Maroc

Équilibres Monétaires : le vibrant plaidoyer de Jouahri

Interrogé au sujet de sa succession, l’homme qui tient les rênes de Bank Al-Maghrib depuis près de vingt-trois ans revient, dans un vibrant plaidoyer, sur la doctrine économique qui a servi de fil conducteur à la politique monétaire tout au long de son mandant au sein de la Banque centrale, et sur le legs consenti à la relève de l’institution.

Rabat, le 23 septembre 2025, au siège de Bank Al-Maghrib, sis avenue Mohammed V. Au terme de la troisième réunion trimestrielle, très attendue, du calendrier monétaire, l’hypothèse du statu quo se vérifie. Le Conseil de BAM décide de maintenir le taux directeur inchangé à 2,25%.

Comme le veut la tradition, cette réunion est suivie d’un point de presse au cours duquel la décision est passée au peigne fin, et où Abdellatif Jouahri fait face aux interrogations les plus pressantes qui taraudent les esprits.

La grande inconnue
La rencontre revêtait une connotation particulière. Après l’examen des indicateurs macro-économiques et sans trop insister sur la mission cardinale de la Banque centrale, notamment le sacro-saint principe de la “stabilité des prix” au sortir d’une période inflationniste qui n’aura que trop duré, le wali de Bank Al-Maghrib tend la perche à l’armada de journalistes qui lui fait face.

Dans une économie marquée par une désinflation, de plus en plus palpable – l’inflation étant retombée à 0,4% en mai après avoir culminé à plus de 6% deux ans plus tôt –, par une reprise soutenue des activités non agricoles et par l’ancrage encore fragile des anticipations monétaires, la réunion du Conseil s’est tenue sur fond de consolidation des finances publiques.

Cette accalmie relative n’occulte en rien la question la plus préoccupante du moment, débattue depuis des mois dans les cénacles financiers restreints, sujette aux rumeurs et aux interprétations de tout genre : le départ de l’homme qui tient les rênes de l’institution monétaire depuis près de vingt-trois ans demeure la grande inconnue.

“La vie est un passage”
À 86 ans, Abdellatif Jouahri reste l’une des figures centrales de la vie économique du pays. Entré à Bank Al-Maghrib en 1962, il y fait ses premières armes avant d’être appelé au gouvernement, où il officie d’abord comme ministre délégué à la Réforme des entreprises publiques, puis comme ministre des Finances, entre 1981 et 1986. Il dirige ensuite la BMCE et le Groupement professionnel des banques du Maroc, avant de prendre en 2002 la tête de la CIMR. Nommé gouverneur de Bank Al-Maghrib en 2003, il occupe cette fonction depuis plus de deux décennies.

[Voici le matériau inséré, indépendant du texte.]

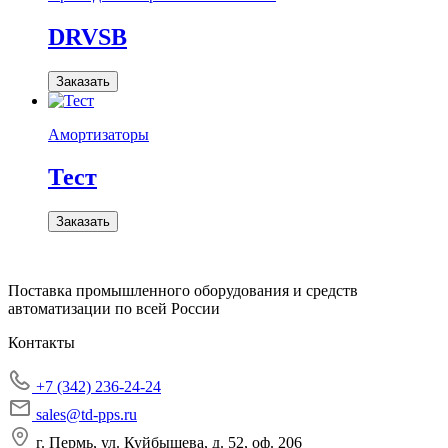
DRVSB
Заказать
Амортизаторы
Тест
Заказать
Поставка промышленного оборудования и средств
автоматизации по всей России
Контакты
+7 (342) 236-24-24
sales@td-pps.ru
г. Пермь, ул. Куйбышева, д. 52, оф. 206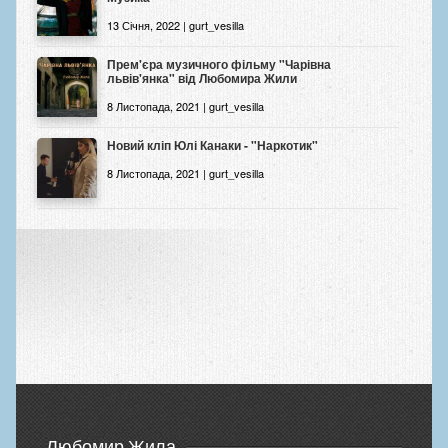
13 Січня, 2022 | gurt_vesilla
Прем'єра музичного фільму "Чарівна
львів'янка" від Любомира Жили
8 Листопада, 2021 | gurt_vesilla
Новий кліп Юлі Канаки - "Наркотик"
8 Листопада, 2021 | gurt_vesilla
Любомир Жила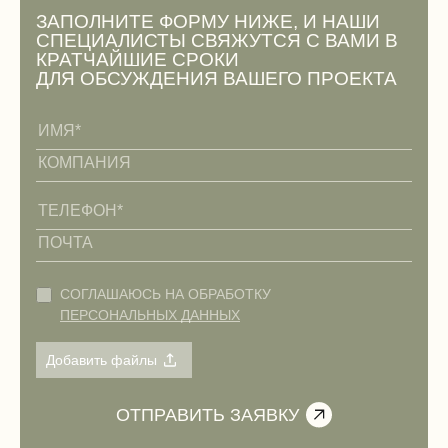
ЗАПОЛНИТЕ ФОРМУ НИЖЕ, И НАШИ
СПЕЦИАЛИСТЫ СВЯЖУТСЯ С ВАМИ В
КРАТЧАЙШИЕ СРОКИ
ДЛЯ ОБСУЖДЕНИЯ ВАШЕГО ПРОЕКТА
СОГЛАШАЮСЬ НА ОБРАБОТКУ
ПЕРСОНАЛЬНЫХ ДАННЫХ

À l’issue de ce long mandat, il incarne le visage de la politique monétaire du Royaume. Sa gestion est d’ailleurs régulièrement saluée au-delà des frontières et lui vaut une reconnaissance internationale. Le magazine américain Global Finance lui a décerné à plusieurs reprises la note «A» dans son classement annuel des gouverneurs de banques centrales.

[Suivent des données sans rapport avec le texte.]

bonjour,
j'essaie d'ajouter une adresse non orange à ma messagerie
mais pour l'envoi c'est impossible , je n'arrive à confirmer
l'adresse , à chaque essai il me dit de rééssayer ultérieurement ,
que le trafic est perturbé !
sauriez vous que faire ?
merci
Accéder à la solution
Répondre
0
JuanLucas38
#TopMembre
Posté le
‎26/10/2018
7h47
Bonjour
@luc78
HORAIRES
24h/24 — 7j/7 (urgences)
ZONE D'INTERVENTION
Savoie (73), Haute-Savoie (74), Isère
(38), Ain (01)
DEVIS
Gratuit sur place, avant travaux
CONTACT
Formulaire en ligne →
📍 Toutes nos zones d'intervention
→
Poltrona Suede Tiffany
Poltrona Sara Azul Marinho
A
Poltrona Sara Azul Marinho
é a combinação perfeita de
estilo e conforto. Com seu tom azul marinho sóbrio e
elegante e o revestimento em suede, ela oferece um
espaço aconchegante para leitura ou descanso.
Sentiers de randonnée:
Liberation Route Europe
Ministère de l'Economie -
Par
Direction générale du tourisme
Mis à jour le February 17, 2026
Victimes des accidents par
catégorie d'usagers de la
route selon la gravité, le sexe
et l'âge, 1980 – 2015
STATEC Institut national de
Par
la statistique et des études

En 2024, la revue britannique The Banker l’a également consacré banquier central de l’année. La question de son départ a d’abord été effleurée d’entrée de jeu, en marge de la refonte de la loi bancaire dont la nouvelle mouture semble imminente. Une réforme en gestation dont il ne verra sans doute pas l’aboutissement. Un confrère finit par aborder l’éléphant au milieu de la pièce en interpellant la figure centrale de l’appareil financier de l’État, l’invitant à dresser les principaux défis auxquels le Maroc devra faire face au cours des deux prochaines décennies et à se prononcer sur l’après-Jouahri…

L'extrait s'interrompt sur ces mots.